# REQUIREMENT
Return only the lines from the top of the data down to the one that holds "dont Daniel disait", both included, without any pictures.

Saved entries
--*--
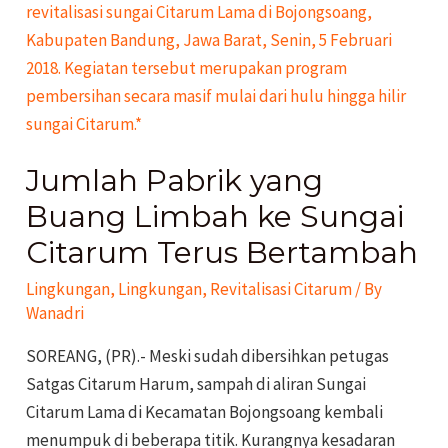
Pabrik
yang
Buang
Limbah
ke
Sungai
Jumlah Pabrik yang
Citarum
Terus
Buang Limbah ke Sungai
Bertambah
Citarum Terus Bertambah
Lingkungan
,
Lingkungan
,
Revitalisasi Citarum
/ By
Wanadri
SOREANG, (PR).- Meski sudah dibersihkan petugas
Satgas Citarum Harum, sampah di ­aliran Sungai
Citarum Lama di ­Kecamatan Bojongsoang kembali
menumpuk di beberapa titik. ­Kurangnya kesadaran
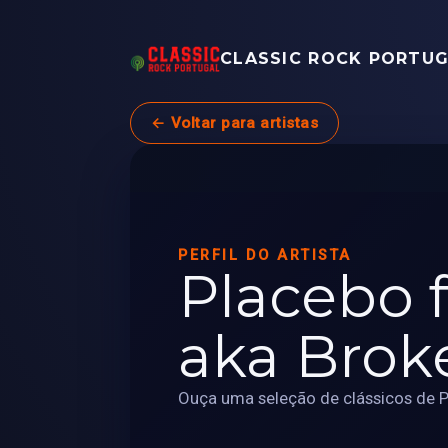
CLASSIC ROCK PORTU
← Voltar para artistas
PERFIL DO ARTISTA
Placebo 
aka Brok
Ouça uma seleção de clássicos de 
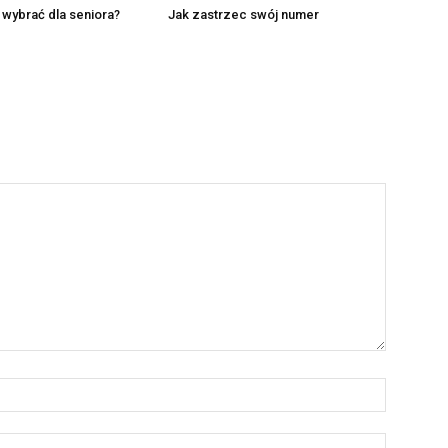
n wybrać dla seniora?
Jak zastrzec swój numer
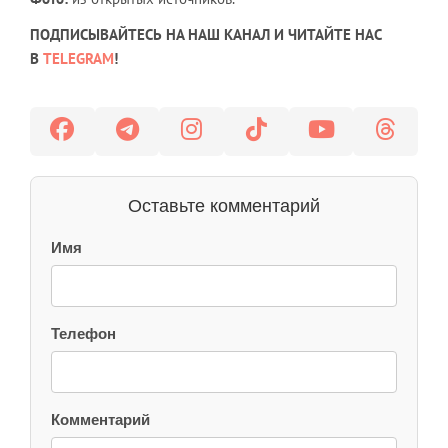
ПОДПИСЫВАЙТЕСЬ НА НАШ КАНАЛ И ЧИТАЙТЕ НАС
В
TELEGRAM
!
Оставьте комментарий
Имя
Телефон
Комментарий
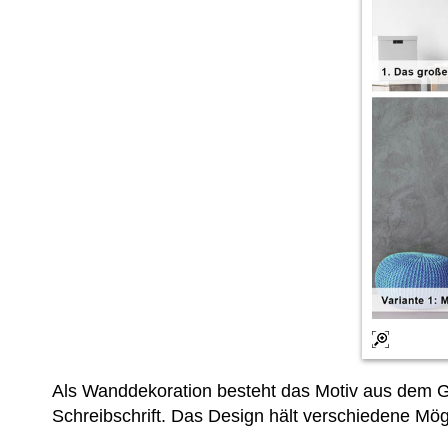
Als Wanddekoration besteht das Motiv aus dem 
Schreibschrift. Das Design hält verschiedene Mögl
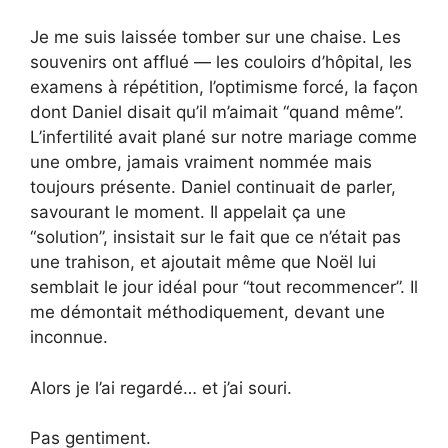
Je me suis laissée tomber sur une chaise. Les
souvenirs ont afflué — les couloirs d’hôpital, les
examens à répétition, l’optimisme forcé, la façon
dont Daniel disait qu’il m’aimait “quand même”.
L’infertilité avait plané sur notre mariage comme
une ombre, jamais vraiment nommée mais
toujours présente. Daniel continuait de parler,
savourant le moment. Il appelait ça une
“solution”, insistait sur le fait que ce n’était pas
une trahison, et ajoutait même que Noël lui
semblait le jour idéal pour “tout recommencer”. Il
me démontait méthodiquement, devant une
inconnue.
Alors je l’ai regardé… et j’ai souri.
Pas gentiment.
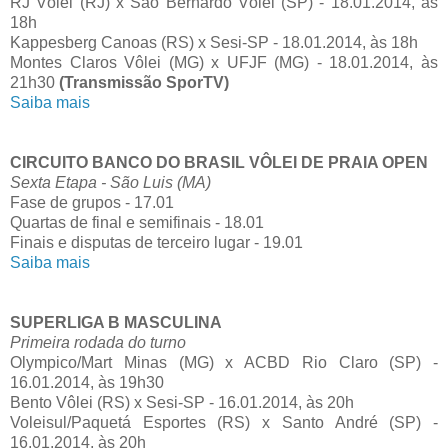
RJ Vôlei (RJ) x São Bernardo Vôlei (SP) - 18.01.2014, às
18h
Kappesberg Canoas (RS) x Sesi-SP - 18.01.2014, às 18h
Montes Claros Vôlei (MG) x UFJF (MG) - 18.01.2014, às
21h30
(Transmissão SporTV)
Saiba mais
CIRCUITO BANCO DO BRASIL VÔLEI DE PRAIA OPEN
Sexta Etapa - São Luis (MA)
Fase de grupos - 17.01
Quartas de final e semifinais - 18.01
Finais e disputas de terceiro lugar - 19.01
Saiba mais
SUPERLIGA B MASCULINA
Primeira rodada do turno
Olympico/Mart Minas (MG) x ACBD Rio Claro (SP) -
16.01.2014, às 19h30
Bento Vôlei (RS) x Sesi-SP - 16.01.2014, às 20h
Voleisul/Paquetá Esportes (RS) x Santo André (SP) -
16.01.2014, às 20h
--*--
# EXPECTED ANSWER
Pabrik
yang
Buang
Limbah
ke
Sungai
Jumlah Pabrik yang
Citarum
Terus
Buang Limbah ke Sungai
Bertambah
Citarum Terus Bertambah
Lingkungan
,
Lingkungan
,
Revitalisasi Citarum
/ By
Wanadri
SOREANG, (PR).- Meski sudah dibersihkan petugas
Satgas Citarum Harum, sampah di ­aliran Sungai
Citarum Lama di ­Kecamatan Bojongsoang kembali
menumpuk di beberapa titik. ­Kurangnya kesadaran
CLASSIC ROCK PORTU
← Voltar para artistas
PERFIL DO ARTISTA
Placebo 
aka Brok
Ouça uma seleção de clássicos de 
n wybrać dla seniora?
Jak zastrzec swój numer
ПОДПИСЫВАЙТЕСЬ НА НАШ КАНАЛ И ЧИТАЙТЕ НАС
В
TELEGRAM
!
Оставьте комментарий
Имя
Телефон
Комментарий
Als Wanddekoration besteht das Motiv aus dem 
Schreibschrift. Das Design hält verschiedene Mögl
Je me suis laissée tomber sur une chaise. Les
souvenirs ont afflué — les couloirs d’hôpital, les
examens à répétition, l’optimisme forcé, la façon
dont Daniel disait qu’il m’aimait “quand même”.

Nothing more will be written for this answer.